Listen AND Follow Up

Giving employees a voice also doesn’t mean your managers abdicate their decision-making responsibilities. They still make decisions but make them after considering employee needs, preferences, issues and suggestions. Effective leaders are always willing to listen, but always follow up. The amount of time dedicated to each suggestion depends on its seriousness. Employees voicing concerns over a manager who is discriminating when assigning work, sexually harassing female staff members or giving favored employees the most desirable projects or work schedules must be taken seriously. Otherwise, your employees are much more likely to seek union assistance.

There are many ways to create opportunities for employees to have a voice. Suggestion “boxes” can be actual boxes or a software system enabling private communication. Alternative Dispute Resolution (ADR) programs enable employees to raise workplace issues without going through costly litigation or bureaucratic government agencies. Some companies hold monthly CEO “let’s talk” sessions, encouraging employees to bring up any topic of interest.

Employee Resource Groups (ERGs), employee advisory groups, focus groups, including a diversity of employees on worker-management teams that address workplace problems and periodic brainstorming sessions are other suggestions. Appealing to younger generations of workers are activities like “hack days” that allow them to step away from their regular work to present any creative idea for co-worker feedback, promoting innovation and collaboration. You could hold a quarterly HR hack day during which employees share ideas about improving the workplace and workforce engagement.

Capturing the Employee Voice

Technology also plays an important role in giving employees a voice. The Society for Industrial and Organizational Psychology named the top 10 workplace trends in 2017, and one was “capturing the voice of the employee.” The prediction said that employers will focus on collecting more frequent employee feedback by using innovations to capture that feedback and taking action to enhance employee engagement based on the results.
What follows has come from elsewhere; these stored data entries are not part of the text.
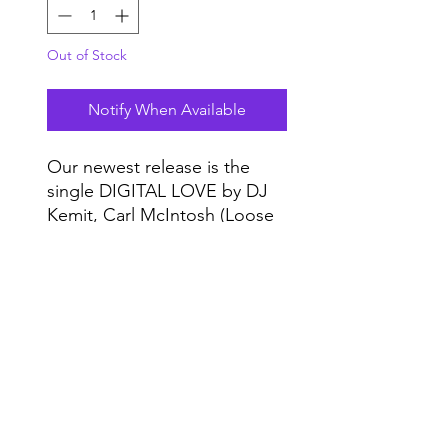
Out of Stock
Notify When Available
Our newest release is the
single DIGITAL LOVE by DJ
Kemit, Carl McIntosh (Loose
Ends), Kai Alce, and Byron
The Aquarius.
Do Not Sell My Personal Information
Range
Music NYC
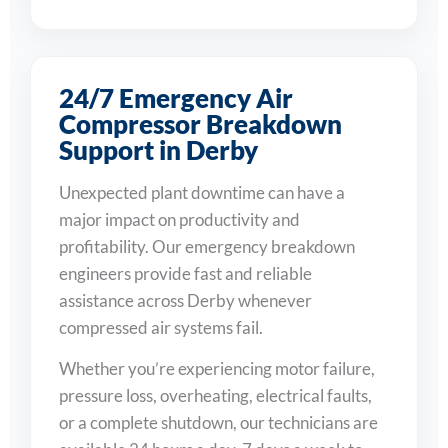
24/7 Emergency Air
Compressor Breakdown
Support in Derby
Unexpected plant downtime can have a
major impact on productivity and
profitability. Our emergency breakdown
engineers provide fast and reliable
assistance across Derby whenever
compressed air systems fail.
Whether you’re experiencing motor failure,
pressure loss, overheating, electrical faults,
or a complete shutdown, our technicians are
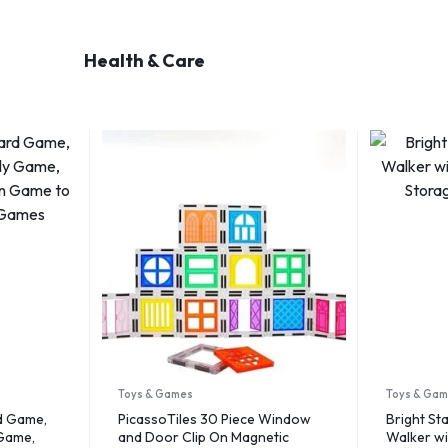
Health & Care
Toys & Games
Toys & Ga
d Game,
PicassoTiles 30 Piece Window
Bright Sta
 Game,
and Door Clip On Magnetic
Walker wi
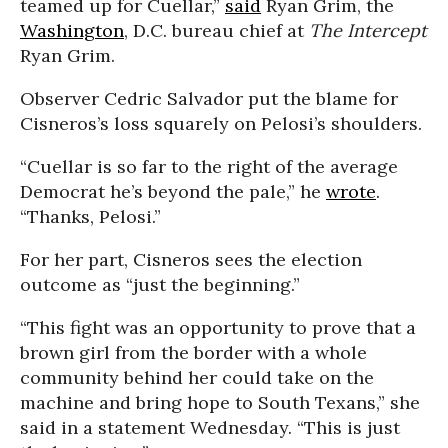
teamed up for Cuellar,”
said
Ryan Grim, the
Washington
, D.C. bureau chief at
The Intercept
Ryan Grim.
Observer Cedric Salvador put the blame for
Cisneros’s loss squarely on Pelosi’s shoulders.
“Cuellar is so far to the right of the average
Democrat he’s beyond the pale,” he
wrote
.
“Thanks, Pelosi.”
For her part, Cisneros sees the election
outcome as “just the beginning.”
“This fight was an opportunity to prove that a
brown girl from the border with a whole
community behind her could take on the
machine and bring hope to South Texans,” she
said in a statement Wednesday. “This is just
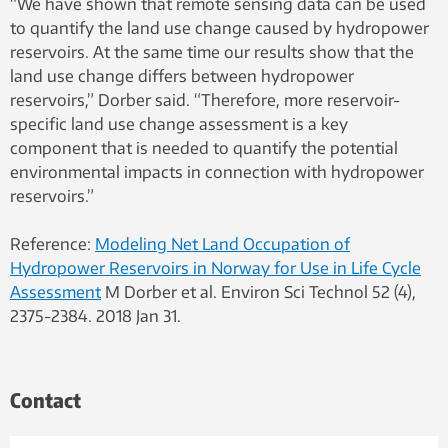
“We have shown that remote sensing data can be used
to quantify the land use change caused by hydropower
reservoirs. At the same time our results show that the
land use change differs between hydropower
reservoirs,” Dorber said. “Therefore, more reservoir-
specific land use change assessment is a key
component that is needed to quantify the potential
environmental impacts in connection with hydropower
reservoirs.”
Reference:
Modeling Net Land Occupation of
Hydropower Reservoirs in Norway for Use in Life Cycle
Assessment
M Dorber et al. Environ Sci Technol 52 (4),
2375-2384. 2018 Jan 31.
Contact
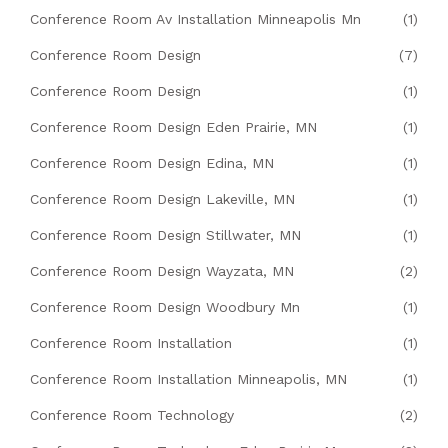
Conference Room Av Installation Minneapolis Mn
(1)
Conference Room Design
(7)
Conference Room Design
(1)
Conference Room Design Eden Prairie, MN
(1)
Conference Room Design Edina, MN
(1)
Conference Room Design Lakeville, MN
(1)
Conference Room Design Stillwater, MN
(1)
Conference Room Design Wayzata, MN
(2)
Conference Room Design Woodbury Mn
(1)
Conference Room Installation
(1)
Conference Room Installation Minneapolis, MN
(1)
Conference Room Technology
(2)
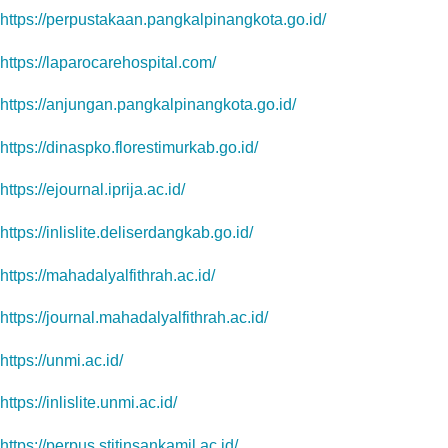
https://perpustakaan.pangkalpinangkota.go.id/
https://laparocarehospital.com/
https://anjungan.pangkalpinangkota.go.id/
https://dinaspko.florestimurkab.go.id/
https://ejournal.iprija.ac.id/
https://inlislite.deliserdangkab.go.id/
https://mahadalyalfithrah.ac.id/
https://journal.mahadalyalfithrah.ac.id/
https://unmi.ac.id/
https://inlislite.unmi.ac.id/
https://perpus.stitinsankamil.ac.id/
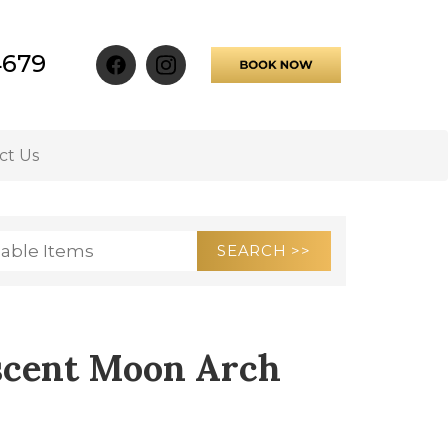
4679
ct Us
escent Moon Arch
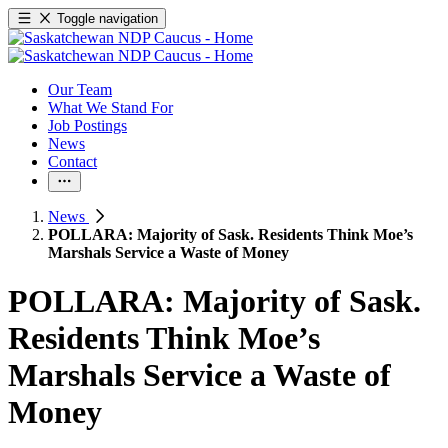
Toggle navigation
Our Team
What We Stand For
Job Postings
News
Contact
News
POLLARA: Majority of Sask. Residents Think Moe’s
Marshals Service a Waste of Money
POLLARA: Majority of Sask.
Residents Think Moe’s
Marshals Service a Waste of
Money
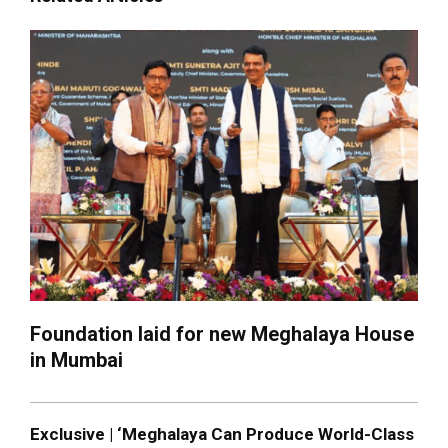
Foundation laid for new Meghalaya House
in Mumbai
Exclusive | ‘Meghalaya Can Produce World-Class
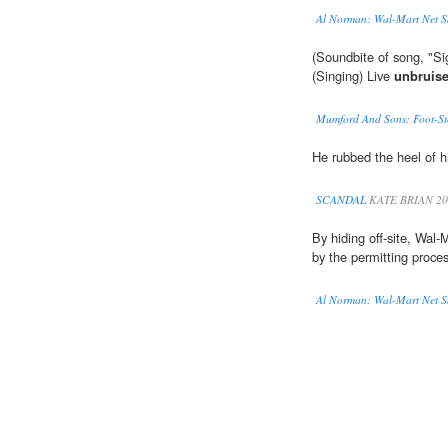
Al Norman: Wal-Mart Net Sa
(Soundbite of song, 
(Singing) Live
unbruis
Mumford And Sons: Foot-Sto
He rubbed the heel of h
SCANDAL
KATE BRIAN 20
By hiding off-site, Wal-
by the permitting proces
Al Norman: Wal-Mart Net Sa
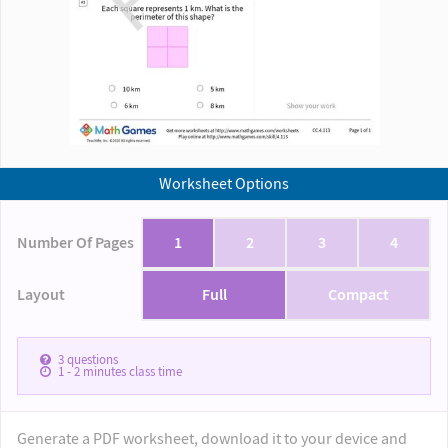
Worksheet Options
Number Of Pages
1
2
3
4
Layout
Full
Compact
3
questions
1 - 2
minutes class time
Generate a PDF worksheet, download it to your device and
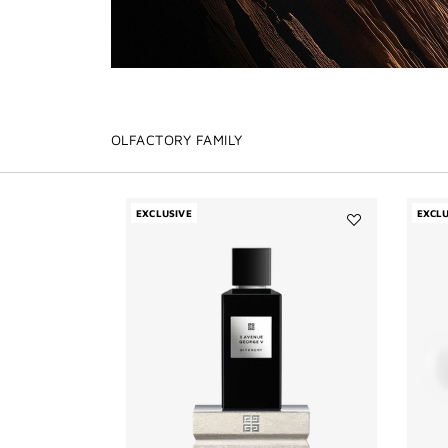
OLFACTORY FAMILY
EXCLUSIVE
EXCLU
Add
3
Avenue
George
V
to
wishlist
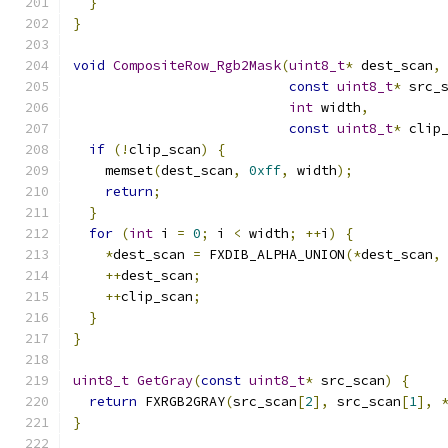
}
}
void
CompositeRow_Rgb2Mask
(
uint8_t
*
 dest_scan
,
const
uint8_t
*
 src_
int
 width
,
const
uint8_t
*
 clip
if
(!
clip_scan
)
{
    memset
(
dest_scan
,
0xff
,
 width
);
return
;
}
for
(
int
 i 
=
0
;
 i 
<
 width
;
++
i
)
{
*
dest_scan 
=
 FXDIB_ALPHA_UNION
(*
dest_scan
,
++
dest_scan
;
++
clip_scan
;
}
}
uint8_t
GetGray
(
const
uint8_t
*
 src_scan
)
{
return
 FXRGB2GRAY
(
src_scan
[
2
],
 src_scan
[
1
],
}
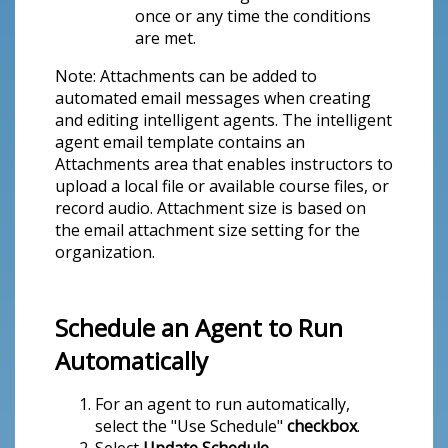
once or any time the conditions
are met.
Note: Attachments can be added to
automated email messages when creating
and editing intelligent agents. The intelligent
agent email template contains an
Attachments area that enables instructors to
upload a local file or available course files, or
record audio. Attachment size is based on
the email attachment size setting for the
organization.
Schedule an Agent to Run
Automatically
For an agent to run automatically,
select the "Use Schedule"
checkbox
.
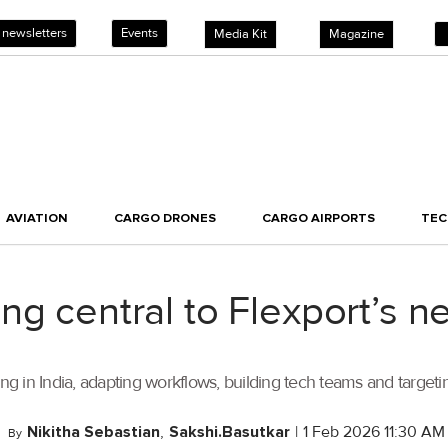
 newsletters
Events
Media Kit
Magazine
AVIATION
CARGO DRONES
CARGO AIRPORTS
TE
ng central to Flexport’s 
in India, adapting workflows, building tech teams and targeting
Nikitha Sebastian
,
Sakshi.Basutkar
|
1 Feb 2026 11:30 AM
By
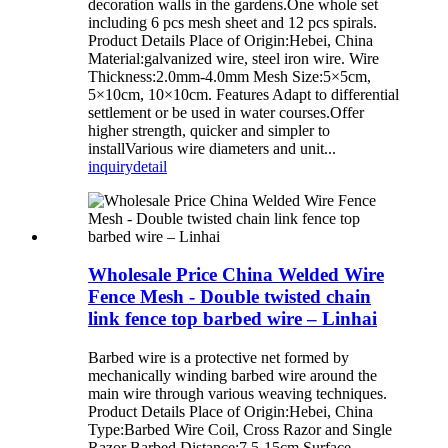
decoration walls in the gardens.One whole set
including 6 pcs mesh sheet and 12 pcs spirals.
Product Details Place of Origin:Hebei, China
Material:galvanized wire, steel iron wire. Wire
Thickness:2.0mm-4.0mm Mesh Size:5×5cm,
5×10cm, 10×10cm. Features Adapt to differential
settlement or be used in water courses.Offer
higher strength, quicker and simpler to
installVarious wire diameters and unit...
inquiry
detail
Wholesale Price China Welded Wire
Fence Mesh - Double twisted chain
link fence top barbed wire – Linhai
Barbed wire is a protective net formed by
mechanically winding barbed wire around the
main wire through various weaving techniques.
Product Details Place of Origin:Hebei, China
Type:Barbed Wire Coil, Cross Razor and Single
Razor Barbed Distance:7.5-15cm Surface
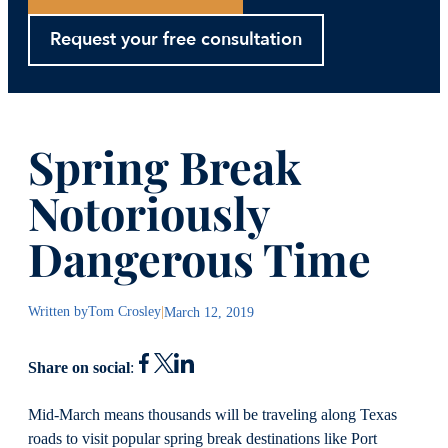
Request your free consultation
Spring Break
Notoriously
Dangerous Time
Written by
Tom Crosley
|
March 12, 2019
Share on social
:
Mid-March means thousands will be traveling along Texas
roads to visit popular spring break destinations like Port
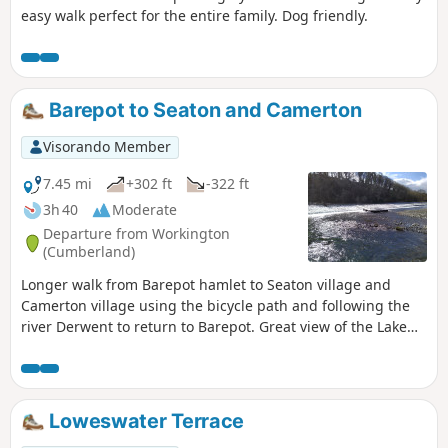
easy walk perfect for the entire family. Dog friendly.
Barepot to Seaton and Camerton
Visorando Member
7.45 mi
+302 ft
-322 ft
3h 40
Moderate
Departure from Workington
(Cumberland)
Longer walk from Barepot hamlet to Seaton village and
Camerton village using the bicycle path and following the
river Derwent to return to Barepot. Great view of the Lake
District mountains in the distance and the South of
Scotland. Dog friendly.
Loweswater Terrace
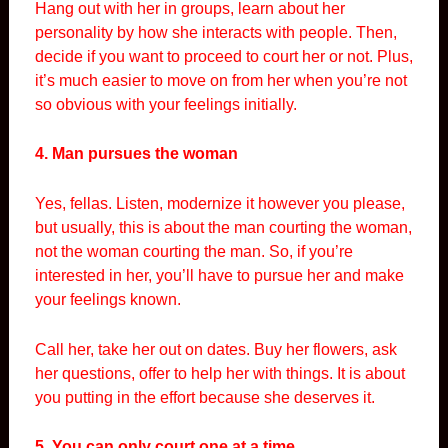
Hang out with her in groups, learn about her
personality by how she interacts with people. Then,
decide if you want to proceed to court her or not. Plus,
it’s much easier to move on from her when you’re not
so obvious with your feelings initially.
4. Man pursues the woman
Yes, fellas. Listen, modernize it however you please,
but usually, this is about the man courting the woman,
not the woman courting the man. So, if you’re
interested in her, you’ll have to pursue her and make
your feelings known.
Call her, take her out on dates. Buy her flowers, ask
her questions, offer to help her with things. It is about
you putting in the effort because she deserves it.
5. You can only court one at a time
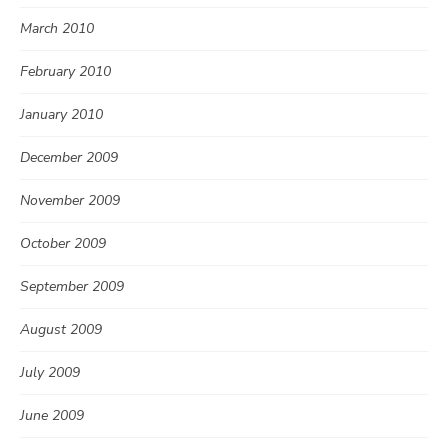
March 2010
February 2010
January 2010
December 2009
November 2009
October 2009
September 2009
August 2009
July 2009
June 2009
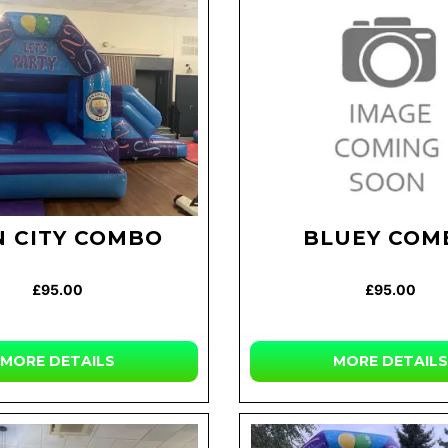
 CITY COMBO
BLUEY COM
£95.00
£95.00
MORE DETAILS
MORE DETAILS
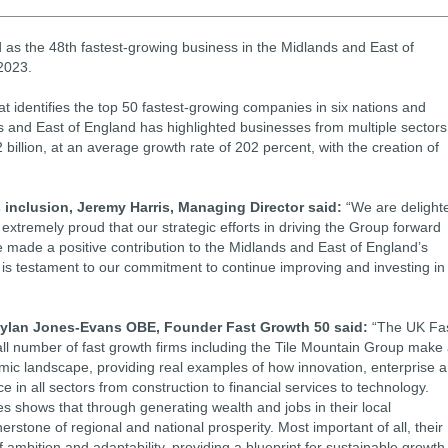
as the 48th fastest-growing business in the Midlands and East of
2023.
t identifies the top 50 fastest-growing companies in six nations and
ds and East of England has highlighted businesses from multiple sectors
 billion, at an average growth rate of 202 percent, with the creation of
nclusion, Jeremy Harris, Managing Director said:
“We are delight
extremely proud that our strategic efforts in driving the Group forward
made a positive contribution to the Midlands and East of England’s
 is testament to our commitment to continue improving and investing in
Dylan Jones-Evans OBE, Founder Fast Growth 50 said:
“The UK Fa
l number of fast growth firms including the Tile Mountain Group make
omic landscape, providing real examples of how innovation, enterprise 
 in all sectors from construction to financial services to technology.
mes shows that through generating wealth and jobs in their local
rstone of regional and national prosperity. Most important of all, their
ambition and adaptability, providing a blueprint for sustainable growth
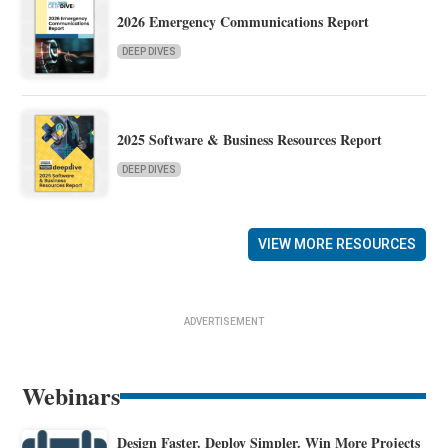
2026 Emergency Communications Report
DEEP DIVES
2025 Software & Business Resources Report
DEEP DIVES
VIEW MORE RESOURCES
ADVERTISEMENT
Webinars
Design Faster. Deploy Simpler. Win More Projects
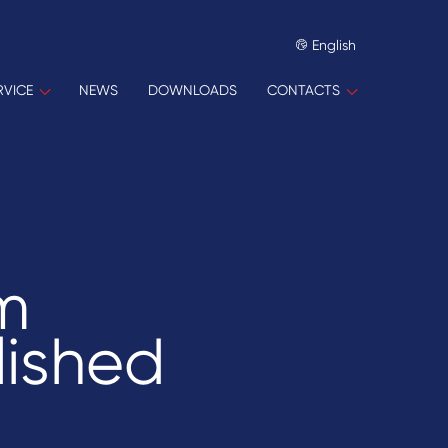
English
RVICE
NEWS
DOWNLOADS
CONTACTS
m
lished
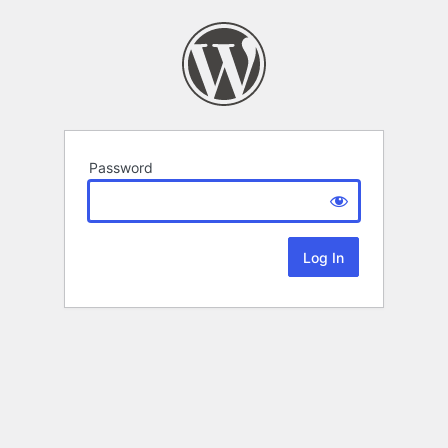
Password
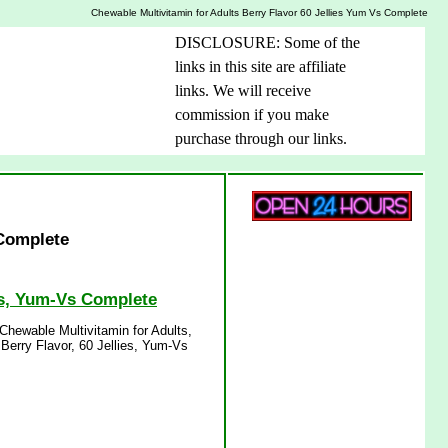
Chewable Multivitamin for Adults Berry Flavor 60 Jellies Yum Vs Complete
DISCLOSURE: Some of the
links in this site are affiliate
links. We will receive
commission if you make
purchase through our links.
 Complete
ies, Yum-Vs Complete
Chewable Multivitamin for Adults,
 Berry Flavor, 60 Jellies, Yum-Vs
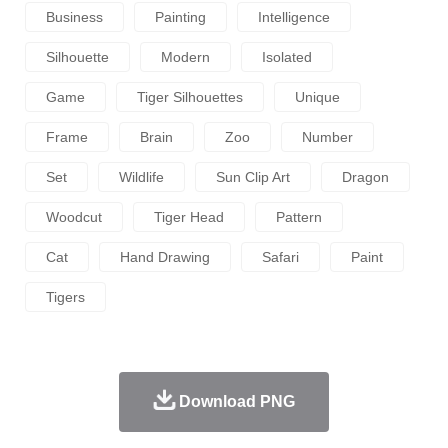
Business
Painting
Intelligence
Silhouette
Modern
Isolated
Game
Tiger Silhouettes
Unique
Frame
Brain
Zoo
Number
Set
Wildlife
Sun Clip Art
Dragon
Woodcut
Tiger Head
Pattern
Cat
Hand Drawing
Safari
Paint
Tigers
Download PNG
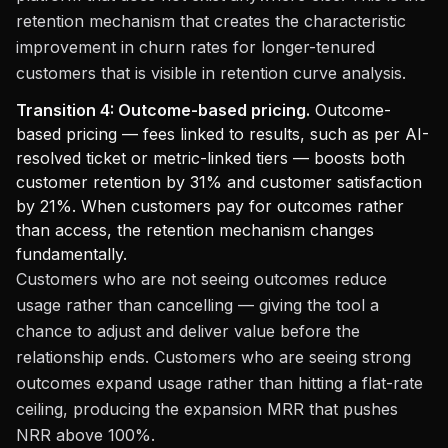
retention mechanism that creates the characteristic
improvement in churn rates for longer-tenured
customers that is visible in retention curve analysis.
Transition 4: Outcome-based pricing.
Outcome-
based pricing — fees linked to results, such as per AI-
resolved ticket or metric-linked tiers — boosts both
customer retention by 31% and customer satisfaction
by 21%. When customers pay for outcomes rather
than access, the retention mechanism changes
fundamentally.
Customers who are not seeing outcomes reduce
usage rather than cancelling — giving the tool a
chance to adjust and deliver value before the
relationship ends. Customers who are seeing strong
outcomes expand usage rather than hitting a flat-rate
ceiling, producing the expansion MRR that pushes
NRR above 100%.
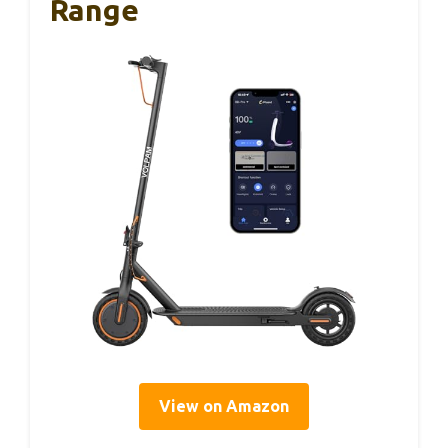
Range
View on Amazon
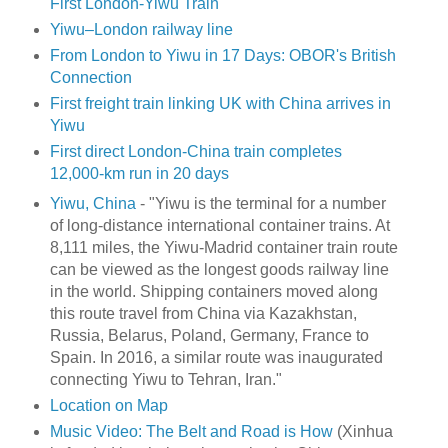
First London-Yiwu Train
Yiwu–London railway line
From London to Yiwu in 17 Days: OBOR's British
Connection
First freight train linking UK with China arrives in
Yiwu
First direct London-China train completes
12,000-km run in 20 days
Yiwu, China
- "Yiwu is the terminal for a number
of long-distance international container trains. At
8,111 miles, the Yiwu-Madrid container train route
can be viewed as the longest goods railway line
in the world. Shipping containers moved along
this route travel from China via Kazakhstan,
Russia, Belarus, Poland, Germany, France to
Spain. In 2016, a similar route was inaugurated
connecting Yiwu to Tehran, Iran."
Location on Map
Music Video: The Belt and Road is How
(Xinhua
Suggestions included taking employee surveys that include qualitative and quantitative measures, continuous listening/pulse surveys and examination of passive data on employee opinions and behaviors.

Using video, web and eLearning tools are additional tools for giving employees a voice by engaging them in the company’s programs, processes and policies. You can also use mobile apps to keep communication going 24/7 and technologies like Facebook Live to ensure employees have unlimited opportunities to ask questions.

If you don’t give today’s employees a voice, the workforce is likely to have a low engagement level, and the union is going to see an opportunity. Connecting with employees via a two-way communication system is a key element in developing positive employee relations and making unions unnecessary.